» **What needs to be done**
From the listing below, pull out all lines with "quiere" in them.

» **Task material**
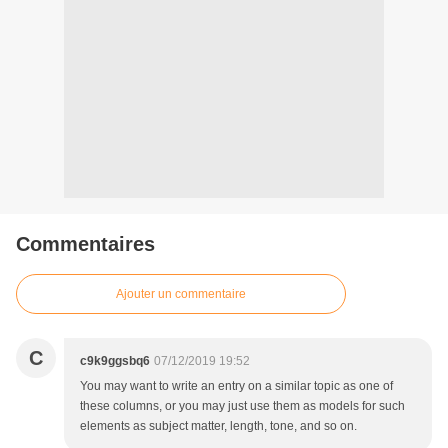
Commentaires
Ajouter un commentaire
C
c9k9ggsbq6
07/12/2019 19:52
You may want to write an entry on a similar topic as one of
these columns, or you may just use them as models for such
elements as subject matter, length, tone, and so on.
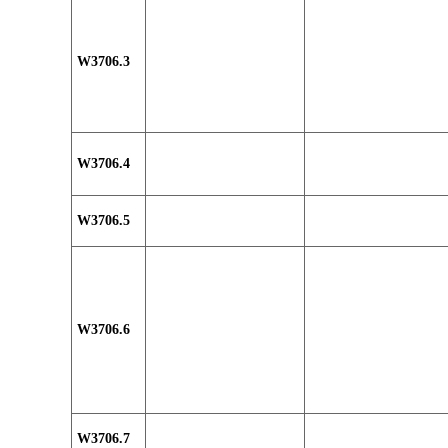
W3706.3
W3706.4
W3706.5
W3706.6
W3706.7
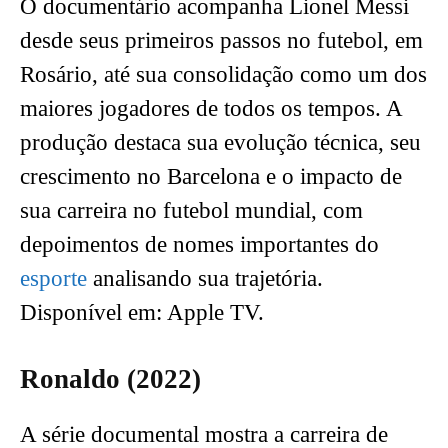
O documentário acompanha Lionel Messi
desde seus primeiros passos no futebol, em
Rosário, até sua consolidação como um dos
maiores jogadores de todos os tempos. A
produção destaca sua evolução técnica, seu
crescimento no Barcelona e o impacto de
sua carreira no futebol mundial, com
depoimentos de nomes importantes do
esporte
analisando sua trajetória.
Disponível em: Apple TV.
Ronaldo (2022)
A série documental mostra a carreira de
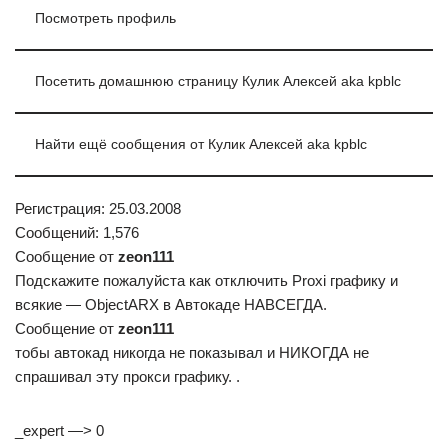
Посмотреть профиль
Посетить домашнюю страницу Кулик Алексей aka kpblc
Найти ещё сообщения от Кулик Алексей aka kpblc
Регистрация: 25.03.2008
Сообщений: 1,576
Сообщение от
zeon111
Подскажите пожалуйста как отключить Proxi графику и
всякие — ObjectARX в Автокаде НАВСЕГДА.
Сообщение от
zeon111
тобы автокад никогда не показывал и НИКОГДА не
спрашивал эту прокси графику. .
_expert —> 0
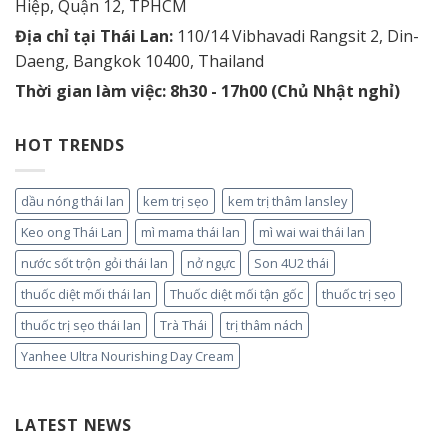
Hiệp, Quận 12, TPHCM
Địa chỉ tại Thái Lan:
110/14 Vibhavadi Rangsit 2, Din-
Daeng, Bangkok 10400, Thailand
Thời gian làm việc: 8h30 - 17h00 (Chủ Nhật nghỉ)
HOT TRENDS
dầu nóng thái lan
kem trị sẹo
kem trị thâm lansley
Keo ong Thái Lan
mì mama thái lan
mì wai wai thái lan
nước sốt trộn gỏi thái lan
nở ngực
Son 4U2 thái
thuốc diệt mối thái lan
Thuốc diệt mối tận gốc
thuốc trị sẹo
thuốc trị sẹo thái lan
Trà Thái
trị thâm nách
Yanhee Ultra Nourishing Day Cream
LATEST NEWS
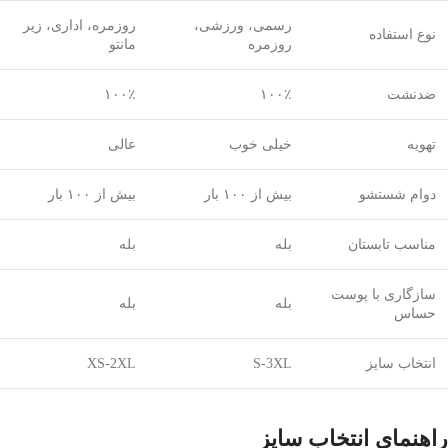
رسمی، ورزشی،
روزمره، اداری، زیر
نوع استفاده
روزمره
مانتو
ضدنشت
۱۰۰٪
۱۰۰٪
تهویه
خیلی خوب
عالی
دوام شستشو
بیش از ۱۰۰ بار
بیش از ۱۰۰ بار
مناسب تابستان
بله
بله
سازگاری با پوست
بله
بله
حساس
انتخاب سایز
S-3XL
XS-2XL
راهنمای انتخاب سایز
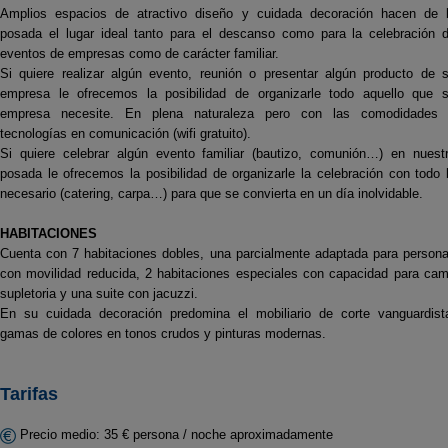
Amplios espacios de atractivo diseño y cuidada decoración hacen de 
posada el lugar ideal tanto para el descanso como para la celebración 
eventos de empresas como de carácter familiar.
Si quiere realizar algún evento, reunión o presentar algún producto de 
empresa le ofrecemos la posibilidad de organizarle todo aquello que 
empresa necesite. En plena naturaleza pero con las comodidades
tecnologías en comunicación (wifi gratuito).
Si quiere celebrar algún evento familiar (bautizo, comunión…) en nuest
posada le ofrecemos la posibilidad de organizarle la celebración con todo 
necesario (catering, carpa…) para que se convierta en un día inolvidable.
HABITACIONES
Cuenta con 7 habitaciones dobles, una parcialmente adaptada para person
con movilidad reducida, 2 habitaciones especiales con capacidad para ca
supletoria y una suite con jacuzzi.
En su cuidada decoración predomina el mobiliario de corte vanguardist
gamas de colores en tonos crudos y pinturas modernas.
Tarifas
Precio medio: 35 € persona / noche aproximadamente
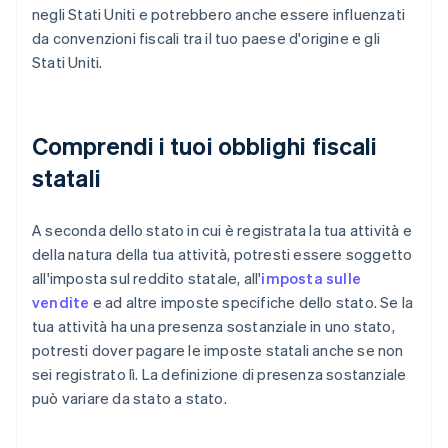
negli Stati Uniti e potrebbero anche essere influenzati
da convenzioni fiscali tra il tuo paese d'origine e gli
Stati Uniti.
Comprendi i tuoi obblighi fiscali
statali
A seconda dello stato in cui è registrata la tua attività e
della natura della tua attività, potresti essere soggetto
all'imposta sul reddito statale, all'
imposta sulle
vendite
e ad altre imposte specifiche dello stato. Se la
tua attività ha una presenza sostanziale in uno stato,
potresti dover pagare le imposte statali anche se non
sei registrato lì. La definizione di presenza sostanziale
può variare da stato a stato.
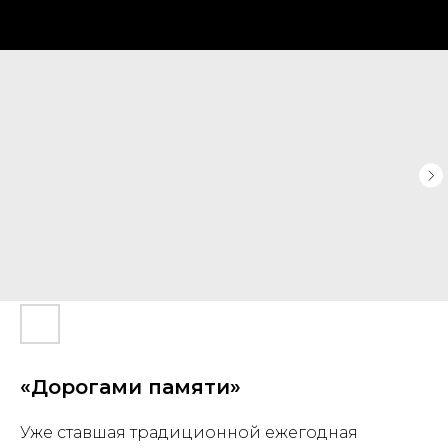
«Дорогами памяти»
Уже ставшая традиционной ежегодная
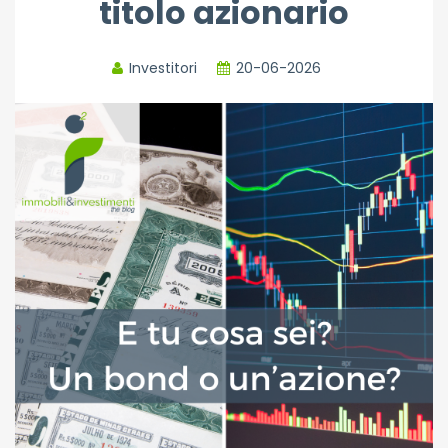
titolo azionario
Investitori
20-06-2026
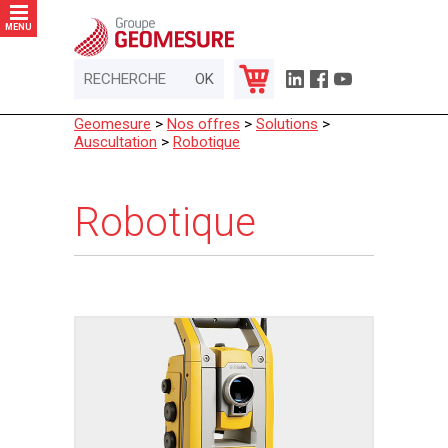
Panneau de gestion des cookies
MENU
Geomesure
>
Nos offres
>
Solutions
>
Auscultation
>
Robotique
Robotique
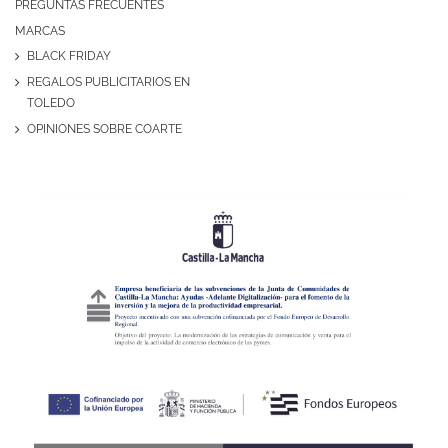
PREGUNTAS FRECUENTES
MARCAS
BLACK FRIDAY
REGALOS PUBLICITARIOS EN
TOLEDO
OPINIONES SOBRE COARTE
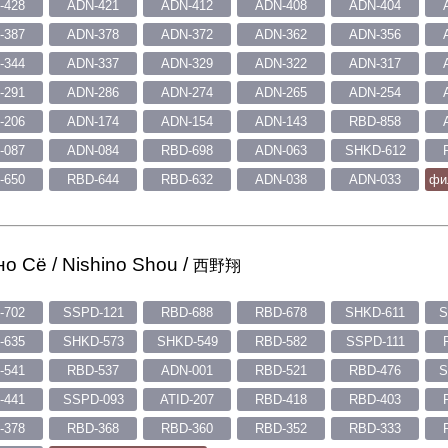
-428
ADN-421
ADN-412
ADN-408
ADN-404
-387
ADN-378
ADN-372
ADN-362
ADN-356
-344
ADN-337
ADN-329
ADN-322
ADN-317
-291
ADN-286
ADN-274
ADN-265
ADN-254
-206
ADN-174
ADN-154
ADN-143
RBD-858
-087
ADN-084
RBD-698
ADN-063
SHKD-612
-650
RBD-644
RBD-632
ADN-038
ADN-033
фи
о Сё / Nishino Shou /
西野翔
-702
SSPD-121
RBD-688
RBD-678
SHKD-611
S
-635
SHKD-573
SHKD-549
RBD-582
SSPD-111
-541
RBD-537
ADN-001
RBD-521
RBD-476
S
-441
SSPD-093
ATID-207
RBD-418
RBD-403
-378
RBD-368
RBD-360
RBD-352
RBD-333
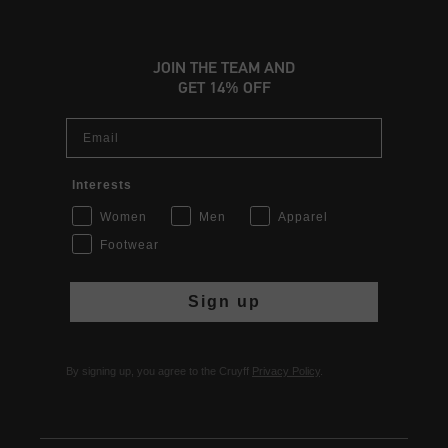
JOIN THE TEAM AND
GET 14% OFF
Email
Interests
Women
Men
Apparel
Footwear
Sign up
By signing up, you agree to the Cruyff
Privacy Policy
.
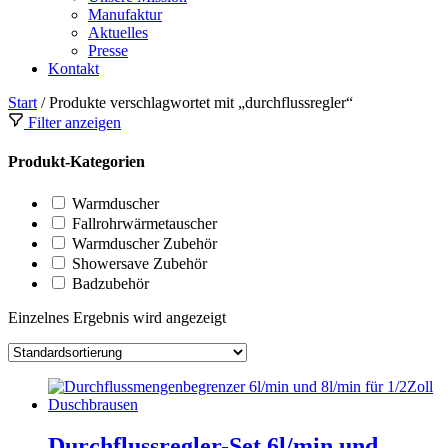
Manufaktur
Aktuelles
Presse
Kontakt
Start
/ Produkte verschlagwortet mit „durchflussregler“
Filter anzeigen
Produkt-Kategorien
Warmduscher
Fallrohrwärmetauscher
Warmduscher Zubehör
Showersave Zubehör
Badzubehör
Einzelnes Ergebnis wird angezeigt
Durchflussregler-Set 6l/min und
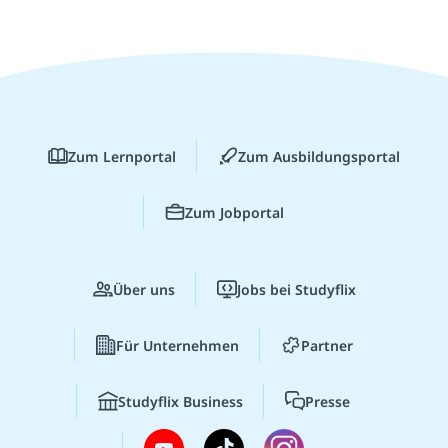
Zum Lernportal
Zum Ausbildungsportal
Zum Jobportal
Über uns
Jobs bei Studyflix
Für Unternehmen
Partner
Studyflix Business
Presse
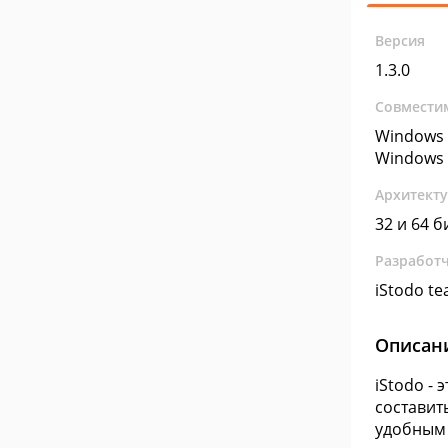
Версия
1.3.0
Совмести
Windows 
Windows 
Архитект
32 и 64 б
Разработ
iStodo t
Описан
iStodo -
составит
удобным 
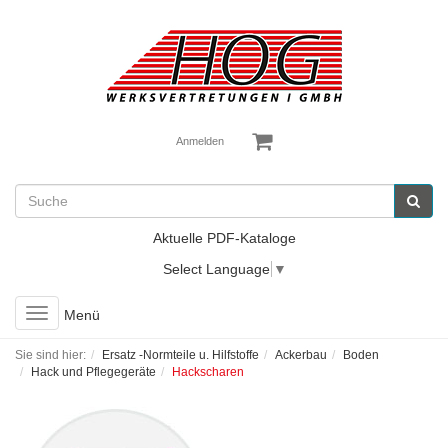
Anmelden
Aktuelle PDF-Kataloge
Select Language
▼
Toggle
Menü
navigation
Sie sind hier:
Ersatz -Normteile u. Hilfstoffe
Ackerbau
Boden
Hack und Pflegegeräte
Hackscharen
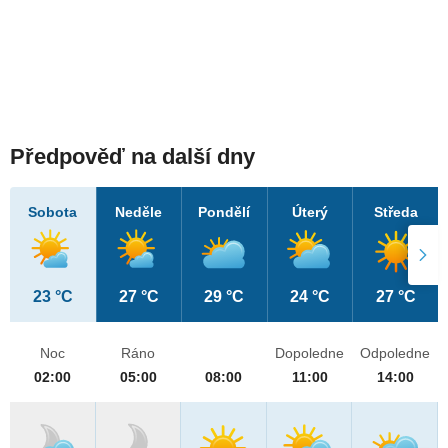
Předpověď na další dny
Sobota
Neděle
Pondělí
Úterý
Středa
23 °C
27 °C
29 °C
24 °C
27 °C
Noc
Ráno
Dopoledne
Odpoledne
02:00
05:00
08:00
11:00
14:00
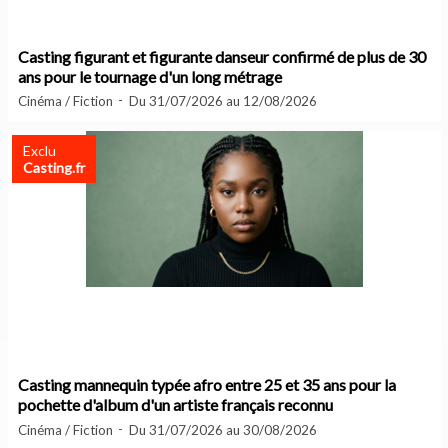
Casting figurant et figurante danseur confirmé de plus de 30
ans pour le tournage d'un long métrage
Cinéma / Fiction
Du 31/07/2026 au 12/08/2026
Exclu
Casting.fr
Casting mannequin typée afro entre 25 et 35 ans pour la
pochette d'album d'un artiste français reconnu
Cinéma / Fiction
Du 31/07/2026 au 30/08/2026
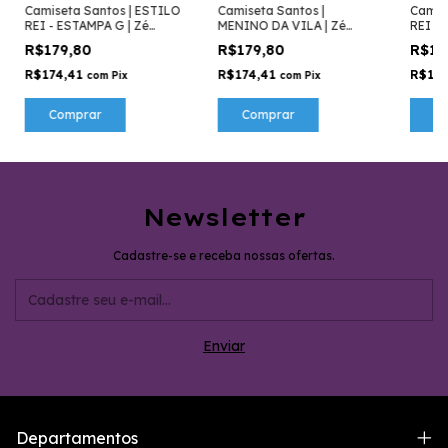
Camiseta Santos | ESTILO
Camiseta Santos |
Camis
REI - ESTAMPA G | Zé
MENINO DA VILA | Zé
REI - 
Carretilha
Carretilha
Carret
R$179,80
R$179,80
R$17
R$174,41
R$174,41
R$17
com
Pix
com
Pix
Comprar
Comprar
C
Newsletter
Cadastre-se e receba nossas ofertas.
Departamentos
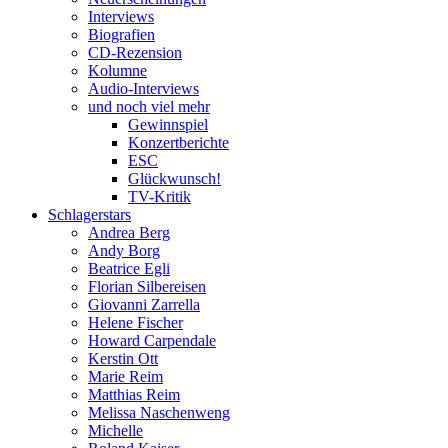
Interviews
Biografien
CD-Rezension
Kolumne
Audio-Interviews
und noch viel mehr
Gewinnspiel
Konzertberichte
ESC
Glückwunsch!
TV-Kritik
Schlagerstars
Andrea Berg
Andy Borg
Beatrice Egli
Florian Silbereisen
Giovanni Zarrella
Helene Fischer
Howard Carpendale
Kerstin Ott
Marie Reim
Matthias Reim
Melissa Naschenweng
Michelle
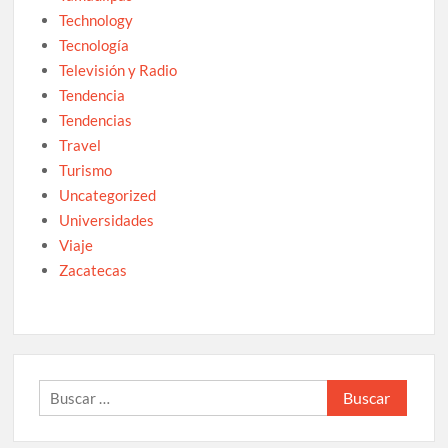
Technology
Tecnología
Televisión y Radio
Tendencia
Tendencias
Travel
Turismo
Uncategorized
Universidades
Viaje
Zacatecas
Buscar:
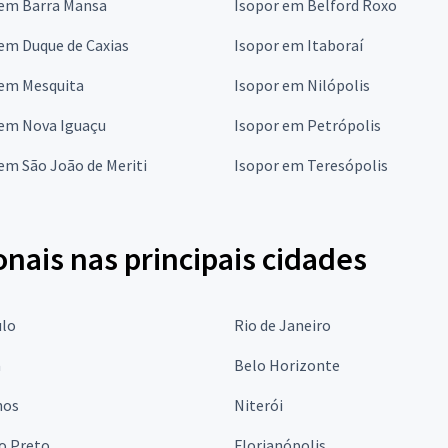
 em Barra Mansa
Isopor em Belford Roxo
em Duque de Caxias
Isopor em Itaboraí
 em Mesquita
Isopor em Nilópolis
 em Nova Iguaçu
Isopor em Petrópolis
em São João de Meriti
Isopor em Teresópolis
onais nas principais cidades
ulo
Rio de Janeiro
a
Belo Horizonte
hos
Niterói
o Preto
Florianópolis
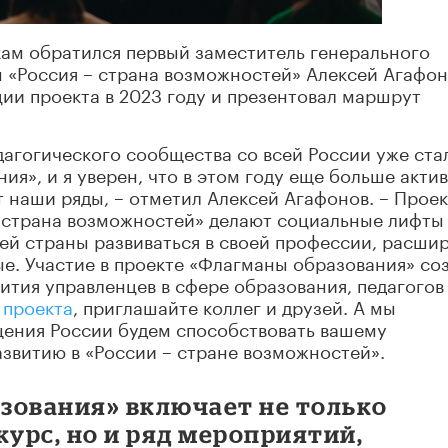
кам обратился первый заместитель генерального
 «Россия – страна возможностей» Алексей Агафон
ции проекта в 2023 году и презентовал маршрут
дагогического сообщества со всей России уже ста
я», и я уверен, что в этом году еще больше акти
т наши ряды
, – отметил Алексей Агафонов. – Прое
 страна возможностей» делают социальные лифты
й страны развиваться в своей профессии, расшир
ые. Участие в проекте «Флагманы образования» со
ития управленцев в сфере образования, педагогов
 проекта
, приглашайте коллег и друзей. А мы
ения России будем способствовать вашему
звитию в «России – стране возможностей».
зования» включает не только
урс, но и ряд мероприятий,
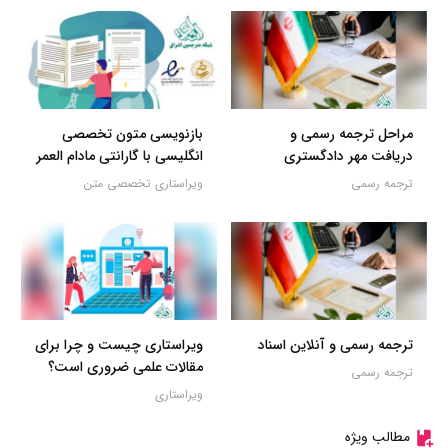
مراحل ترجمه رسمی و
بازنویسی متون تخصصی
دریافت مهر دادگستری
انگلیسی با گارانتی مادام العمر
ترجمه رسمی
ویراستاری تخصصی متن
ترجمه رسمی و آنلاین اسناد
ویراستاری چیست و چرا برای
مقالات علمی ضروری است؟
ترجمه رسمی
ویراستاری
مطالب ویژه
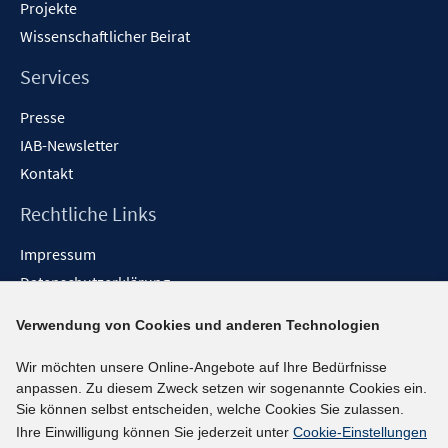
Projekte
Wissenschaftlicher Beirat
Services
Presse
IAB-Newsletter
Kontakt
Rechtliche Links
Impressum
Datenschutzerklärung
Erklärung zur Barrierefreiheit
Verwendung von Cookies und anderen Technologien
Barrieren melden
Wir möchten unsere Online-Angebote auf Ihre Bedürfnisse
Social-Media-Kanäle
anpassen. Zu diesem Zweck setzen wir sogenannte Cookies ein.
Sie können selbst entscheiden, welche Cookies Sie zulassen.
BlueSky
Ihre Einwilligung können Sie jederzeit unter
Cookie-Einstellungen
YouTube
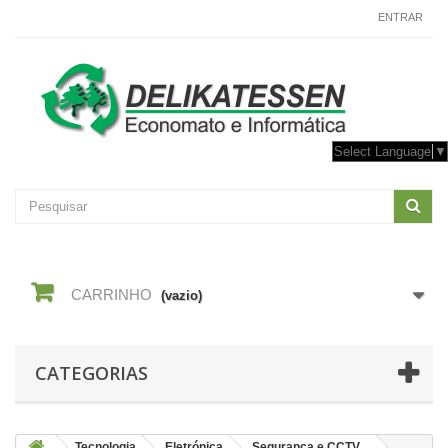
CONTACTE-NOS
ENTRAR
Select Language
▼
CARRINHO
(vazio)
CATEGORIAS
Tecnologia
Eletrónica
Seguranca e CCTV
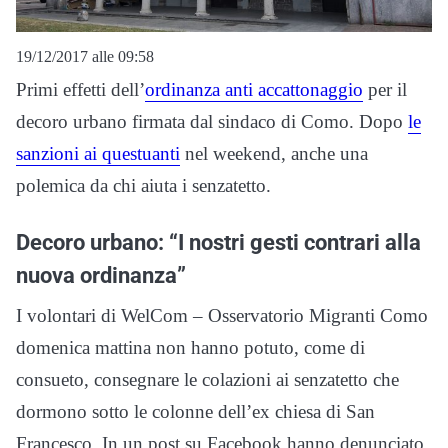
19/12/2017 alle 09:58
Primi effetti dell’
ordinanza anti accattonaggio
per il
decoro urbano firmata dal sindaco di Como. Dopo
le
sanzioni ai questuanti
nel weekend, anche una
polemica da chi aiuta i senzatetto.
Decoro urbano: “I nostri gesti contrari alla
nuova ordinanza”
I volontari di WelCom – Osservatorio Migranti Como
domenica mattina non hanno potuto, come di
consueto, consegnare le colazioni ai senzatetto che
dormono sotto le colonne dell’ex chiesa di San
Francesco. In un post su Facebook hanno denunciato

» **Expected output**
Si quiere realizar algún evento, reunión o presentar algún producto de 
Si quiere celebrar algún evento familiar (bautizo, comunión…) en nuest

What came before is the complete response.